We had devised all manner of water sports and entertainments.
“Swimming lessons” were an early favorite, and our household pets were the pupils.
The educational process simply involved throwing them in. Could dogs swim? Of course. Pretty well, too, although some breeds— shepherds, for instance — had to be coerced. Beagles, on the other hand, often jumped in of their own volition and frolicked with us.
It was not unusual to be doggy paddling around and have a smiling hound pull alongside.
Cats were another matter. They could swim OK, but one lesson generally sufficed. After that, they ran away – soaked and bedraggled – and were tough to catch for further experiments.
Fortunately, most farms had plenty of “barn cats” to keep the rodent population down, so there were usually a few who were ignorant — and therefore unwary — of this tutoring. These were fair game for further testing.
The pond got a lot company when not put to our use. We frequently saw the tracks of deer, foxes, raccoons and assorted small game on the pond banks.
The usual compliment of frogs, toads, salamanders, minnows, water snakes, mosquitoes, dragon flies, gnats and other assorted wildlife filled out this ménage.
The pond had a mud bottom and 5 or 10 minutes of activity turned it into a murky mess — absolutely useless for bathing.
I don’t recall that it ever totally cleared up during the years of our usage.
An occasional cow also visited the pond.
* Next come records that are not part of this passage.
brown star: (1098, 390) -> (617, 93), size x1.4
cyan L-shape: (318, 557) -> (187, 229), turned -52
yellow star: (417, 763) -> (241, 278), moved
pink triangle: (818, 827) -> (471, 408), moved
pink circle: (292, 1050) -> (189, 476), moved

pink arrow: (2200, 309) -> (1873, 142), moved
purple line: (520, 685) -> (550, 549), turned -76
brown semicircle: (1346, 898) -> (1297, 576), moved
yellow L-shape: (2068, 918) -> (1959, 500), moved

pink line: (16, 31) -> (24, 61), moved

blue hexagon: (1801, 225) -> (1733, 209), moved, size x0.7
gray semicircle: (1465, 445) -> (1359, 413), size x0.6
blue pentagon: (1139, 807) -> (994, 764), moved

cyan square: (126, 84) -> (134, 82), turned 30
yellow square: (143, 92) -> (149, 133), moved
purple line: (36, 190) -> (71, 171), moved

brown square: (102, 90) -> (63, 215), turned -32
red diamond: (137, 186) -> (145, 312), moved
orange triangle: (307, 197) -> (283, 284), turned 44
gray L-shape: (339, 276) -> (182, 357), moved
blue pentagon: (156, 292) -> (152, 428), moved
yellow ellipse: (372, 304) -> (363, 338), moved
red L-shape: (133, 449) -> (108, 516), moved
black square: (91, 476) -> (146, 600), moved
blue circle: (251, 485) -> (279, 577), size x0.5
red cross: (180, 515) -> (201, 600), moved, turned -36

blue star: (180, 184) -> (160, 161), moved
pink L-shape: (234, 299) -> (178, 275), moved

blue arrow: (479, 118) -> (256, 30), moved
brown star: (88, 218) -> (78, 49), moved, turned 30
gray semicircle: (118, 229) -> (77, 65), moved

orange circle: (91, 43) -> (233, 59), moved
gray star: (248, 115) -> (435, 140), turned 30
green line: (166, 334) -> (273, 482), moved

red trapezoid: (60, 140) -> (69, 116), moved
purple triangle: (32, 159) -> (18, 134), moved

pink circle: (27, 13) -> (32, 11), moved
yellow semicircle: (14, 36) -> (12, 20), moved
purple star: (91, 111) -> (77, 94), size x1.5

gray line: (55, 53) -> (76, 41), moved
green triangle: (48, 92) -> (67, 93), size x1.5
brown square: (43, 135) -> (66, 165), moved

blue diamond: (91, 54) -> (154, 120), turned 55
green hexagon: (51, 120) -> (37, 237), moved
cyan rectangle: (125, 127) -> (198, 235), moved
These animals often, in the hottest days of the summer, waded in and stood there, and…need I say more?
We now and then had to shoo one away to gain access to our pool. After an afternoon of play, our mother made us hose each other down with a garden hose before we were fit to shuck our trunks and come inside to get dressed.
Fun continued long after summer was done and the leaves had fallen.
Although the spring continued to trickle up from its source, the pond froze over solid during the cold Pennsylvania winters.
We all had clamp-on ice skates, and played a primitive sort of ice hockey.
We had no idea of the rules of this game. “A stick was used to push a puck into a goal” pretty much defined our knowledge of the sport.
Our first equipment consisted of sticks and smooth, flat stones, but at some point, our Christmas wishes for hockey sticks and a genuine rubber puck were granted, and we played in real style.
The pond went through many lives. Reeds and water plants invaded it from time to time and created a swamp useless for paddling around.
It silted up and had to be dredged out a couple of times. During long summer droughts, it dried up into a large puddle.
The pond is still there. My brother has fenced off all but a small part of the shallow end to give cows some drinking access.
A large stand of oak, 2-3 feet in diameter now surround the site. I once took a botany class that described the evolution of a climax forest and this seems to be the case here. In the midst of this vegetation, the spring seeps up from its depths to feed the pond.
We have found genuine arrowheads in its vicinity.
Had hunters – with their spears and bows stopped there to refresh themselves? Had they dug out the heavy blue clay for their pottery?
One senses that there will be other lives awaiting this small rising aquifer. Someone may log off the grove of oaks to harvest the timber. The oaks might return.
The pond may revert to swamp, or be dug out for another pond in the future. Someone can return the land to pasture and livestock will once again wade in it. It may be fenced off or opened up. Children can splash in it once more.
For the ancient spring has never quit.
It was an oasis for the weary hunter and the thirsty deer.
Later it was the water source for the colonist and his stock.
Later still, it filled the swimming hole of whooping farm boys.
It is there today, burbling out of the ground just as it must have in the days of the fierce Andastes – long before our history of the New World began.
The ghosts of centuries are surely hovering over its murmuring trickle.